Dataset records>
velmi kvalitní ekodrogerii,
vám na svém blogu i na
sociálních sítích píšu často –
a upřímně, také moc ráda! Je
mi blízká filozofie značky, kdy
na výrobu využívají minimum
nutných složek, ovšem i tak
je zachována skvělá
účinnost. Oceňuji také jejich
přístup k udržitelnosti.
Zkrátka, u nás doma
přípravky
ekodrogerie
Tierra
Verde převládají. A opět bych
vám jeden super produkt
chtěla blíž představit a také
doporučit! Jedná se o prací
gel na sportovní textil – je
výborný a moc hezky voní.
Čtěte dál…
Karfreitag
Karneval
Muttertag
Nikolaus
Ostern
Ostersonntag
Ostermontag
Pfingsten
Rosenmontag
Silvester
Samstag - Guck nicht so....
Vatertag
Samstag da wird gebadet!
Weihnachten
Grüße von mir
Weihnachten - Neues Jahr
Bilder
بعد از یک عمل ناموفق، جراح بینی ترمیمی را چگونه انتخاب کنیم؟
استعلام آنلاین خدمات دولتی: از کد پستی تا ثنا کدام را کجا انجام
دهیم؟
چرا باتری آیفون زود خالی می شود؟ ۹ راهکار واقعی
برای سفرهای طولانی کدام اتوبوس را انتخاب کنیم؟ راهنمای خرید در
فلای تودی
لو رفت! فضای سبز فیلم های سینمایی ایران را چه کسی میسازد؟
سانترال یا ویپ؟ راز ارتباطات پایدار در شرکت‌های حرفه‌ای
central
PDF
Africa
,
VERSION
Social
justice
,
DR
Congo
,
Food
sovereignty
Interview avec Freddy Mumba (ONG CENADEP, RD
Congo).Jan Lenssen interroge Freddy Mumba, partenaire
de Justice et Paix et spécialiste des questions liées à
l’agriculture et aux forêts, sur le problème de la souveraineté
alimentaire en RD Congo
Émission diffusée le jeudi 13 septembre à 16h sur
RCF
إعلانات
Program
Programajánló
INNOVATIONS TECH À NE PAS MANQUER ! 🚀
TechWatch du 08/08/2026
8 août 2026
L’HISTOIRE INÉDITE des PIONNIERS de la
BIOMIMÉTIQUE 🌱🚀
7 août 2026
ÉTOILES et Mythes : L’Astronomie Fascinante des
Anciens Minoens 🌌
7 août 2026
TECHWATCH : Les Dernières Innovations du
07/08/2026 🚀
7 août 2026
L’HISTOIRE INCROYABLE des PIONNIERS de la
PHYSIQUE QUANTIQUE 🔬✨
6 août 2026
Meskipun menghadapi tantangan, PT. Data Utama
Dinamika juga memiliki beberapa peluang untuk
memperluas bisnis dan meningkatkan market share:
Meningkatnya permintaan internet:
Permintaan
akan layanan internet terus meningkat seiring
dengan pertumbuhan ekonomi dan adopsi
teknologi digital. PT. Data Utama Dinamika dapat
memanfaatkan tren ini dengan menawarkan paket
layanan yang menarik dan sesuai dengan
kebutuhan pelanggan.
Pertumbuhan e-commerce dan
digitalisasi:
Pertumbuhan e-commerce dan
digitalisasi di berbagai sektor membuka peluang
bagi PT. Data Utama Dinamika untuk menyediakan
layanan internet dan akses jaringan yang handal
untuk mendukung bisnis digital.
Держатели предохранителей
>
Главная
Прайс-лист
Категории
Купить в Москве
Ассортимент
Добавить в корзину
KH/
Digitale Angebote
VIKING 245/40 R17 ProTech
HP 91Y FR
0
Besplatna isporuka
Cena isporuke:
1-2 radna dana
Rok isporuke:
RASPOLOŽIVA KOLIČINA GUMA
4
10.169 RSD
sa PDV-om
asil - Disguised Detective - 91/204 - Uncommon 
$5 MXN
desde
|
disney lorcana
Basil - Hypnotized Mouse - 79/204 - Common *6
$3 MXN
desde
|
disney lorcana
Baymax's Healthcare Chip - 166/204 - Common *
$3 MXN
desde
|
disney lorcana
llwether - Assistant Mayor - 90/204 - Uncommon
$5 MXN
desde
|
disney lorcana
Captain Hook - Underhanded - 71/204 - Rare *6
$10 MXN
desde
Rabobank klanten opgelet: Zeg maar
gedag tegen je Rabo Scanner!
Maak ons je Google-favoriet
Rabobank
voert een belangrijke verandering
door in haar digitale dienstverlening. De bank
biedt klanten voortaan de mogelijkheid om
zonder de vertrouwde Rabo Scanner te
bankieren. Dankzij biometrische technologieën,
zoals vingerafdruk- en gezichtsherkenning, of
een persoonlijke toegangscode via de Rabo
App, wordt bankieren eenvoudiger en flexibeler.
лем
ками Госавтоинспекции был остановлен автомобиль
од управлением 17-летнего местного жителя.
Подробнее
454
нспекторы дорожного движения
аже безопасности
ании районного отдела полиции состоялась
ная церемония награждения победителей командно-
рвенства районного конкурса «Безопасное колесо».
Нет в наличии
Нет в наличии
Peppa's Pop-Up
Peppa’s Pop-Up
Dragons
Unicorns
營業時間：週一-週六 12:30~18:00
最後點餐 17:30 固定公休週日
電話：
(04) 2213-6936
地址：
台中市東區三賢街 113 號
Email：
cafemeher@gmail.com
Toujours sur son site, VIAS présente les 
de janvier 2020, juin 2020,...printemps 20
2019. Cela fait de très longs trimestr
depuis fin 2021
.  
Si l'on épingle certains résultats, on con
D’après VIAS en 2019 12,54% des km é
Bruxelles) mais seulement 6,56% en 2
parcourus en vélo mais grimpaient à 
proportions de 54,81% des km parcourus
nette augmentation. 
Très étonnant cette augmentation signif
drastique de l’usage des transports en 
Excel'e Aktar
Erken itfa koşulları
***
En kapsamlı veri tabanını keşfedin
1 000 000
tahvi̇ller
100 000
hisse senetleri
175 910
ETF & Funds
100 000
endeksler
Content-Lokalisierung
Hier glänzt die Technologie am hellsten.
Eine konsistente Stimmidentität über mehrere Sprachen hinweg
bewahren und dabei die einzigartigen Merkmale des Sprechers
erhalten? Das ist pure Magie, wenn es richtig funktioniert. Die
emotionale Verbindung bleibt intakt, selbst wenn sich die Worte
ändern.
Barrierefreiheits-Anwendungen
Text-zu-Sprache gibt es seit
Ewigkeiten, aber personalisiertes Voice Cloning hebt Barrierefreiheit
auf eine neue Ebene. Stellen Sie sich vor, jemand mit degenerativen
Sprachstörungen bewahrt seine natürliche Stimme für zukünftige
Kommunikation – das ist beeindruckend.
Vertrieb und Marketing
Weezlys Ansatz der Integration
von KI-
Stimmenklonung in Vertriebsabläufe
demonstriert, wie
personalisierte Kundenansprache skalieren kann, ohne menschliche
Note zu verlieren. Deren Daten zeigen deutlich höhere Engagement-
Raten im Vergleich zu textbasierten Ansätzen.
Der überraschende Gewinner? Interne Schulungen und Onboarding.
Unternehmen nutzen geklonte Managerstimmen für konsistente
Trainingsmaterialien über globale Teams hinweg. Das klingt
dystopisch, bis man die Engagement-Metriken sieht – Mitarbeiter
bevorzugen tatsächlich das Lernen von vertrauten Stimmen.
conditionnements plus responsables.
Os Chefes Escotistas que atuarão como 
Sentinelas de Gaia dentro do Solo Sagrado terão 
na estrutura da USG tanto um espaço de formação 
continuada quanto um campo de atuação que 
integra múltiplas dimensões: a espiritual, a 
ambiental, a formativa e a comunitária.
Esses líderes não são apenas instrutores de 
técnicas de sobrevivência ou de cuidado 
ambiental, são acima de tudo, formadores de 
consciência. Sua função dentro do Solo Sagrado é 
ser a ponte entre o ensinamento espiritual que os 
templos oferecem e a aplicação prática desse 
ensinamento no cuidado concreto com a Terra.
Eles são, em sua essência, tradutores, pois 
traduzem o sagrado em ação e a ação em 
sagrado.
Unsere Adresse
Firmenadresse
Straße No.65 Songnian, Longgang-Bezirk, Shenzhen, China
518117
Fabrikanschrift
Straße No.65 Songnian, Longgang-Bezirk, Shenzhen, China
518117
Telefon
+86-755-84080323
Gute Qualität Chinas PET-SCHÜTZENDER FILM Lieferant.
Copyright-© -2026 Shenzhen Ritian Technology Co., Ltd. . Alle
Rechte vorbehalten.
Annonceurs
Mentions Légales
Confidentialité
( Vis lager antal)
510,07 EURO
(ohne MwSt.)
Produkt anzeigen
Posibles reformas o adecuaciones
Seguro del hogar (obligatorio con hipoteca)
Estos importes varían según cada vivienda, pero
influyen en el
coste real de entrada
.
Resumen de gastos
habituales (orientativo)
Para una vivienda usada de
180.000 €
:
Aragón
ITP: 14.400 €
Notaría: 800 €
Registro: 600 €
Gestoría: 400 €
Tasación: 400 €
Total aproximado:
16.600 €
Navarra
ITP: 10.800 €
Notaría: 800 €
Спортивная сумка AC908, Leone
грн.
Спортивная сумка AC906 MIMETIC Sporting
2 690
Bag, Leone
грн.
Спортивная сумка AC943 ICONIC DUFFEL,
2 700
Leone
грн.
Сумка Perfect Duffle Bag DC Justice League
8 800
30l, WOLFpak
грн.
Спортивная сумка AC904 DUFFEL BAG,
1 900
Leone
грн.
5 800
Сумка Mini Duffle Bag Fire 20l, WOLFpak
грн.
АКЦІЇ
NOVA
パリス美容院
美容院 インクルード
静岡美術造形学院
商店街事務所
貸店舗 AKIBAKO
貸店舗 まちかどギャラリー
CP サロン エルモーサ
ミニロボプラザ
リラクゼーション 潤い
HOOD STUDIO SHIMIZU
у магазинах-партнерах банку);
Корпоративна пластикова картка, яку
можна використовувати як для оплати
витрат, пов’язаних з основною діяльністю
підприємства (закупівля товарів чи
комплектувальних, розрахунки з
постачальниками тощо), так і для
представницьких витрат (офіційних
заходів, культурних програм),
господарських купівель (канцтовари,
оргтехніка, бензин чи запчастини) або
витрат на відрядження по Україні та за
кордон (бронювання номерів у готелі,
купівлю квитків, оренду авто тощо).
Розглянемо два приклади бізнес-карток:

What to work on>
Above are the records; copy each line from them that includes the string "Utama".

Answer section>
Meskipun menghadapi tantangan, PT. Data Utama
teknologi digital. PT. Data Utama Dinamika dapat
bagi PT. Data Utama Dinamika untuk menyediakan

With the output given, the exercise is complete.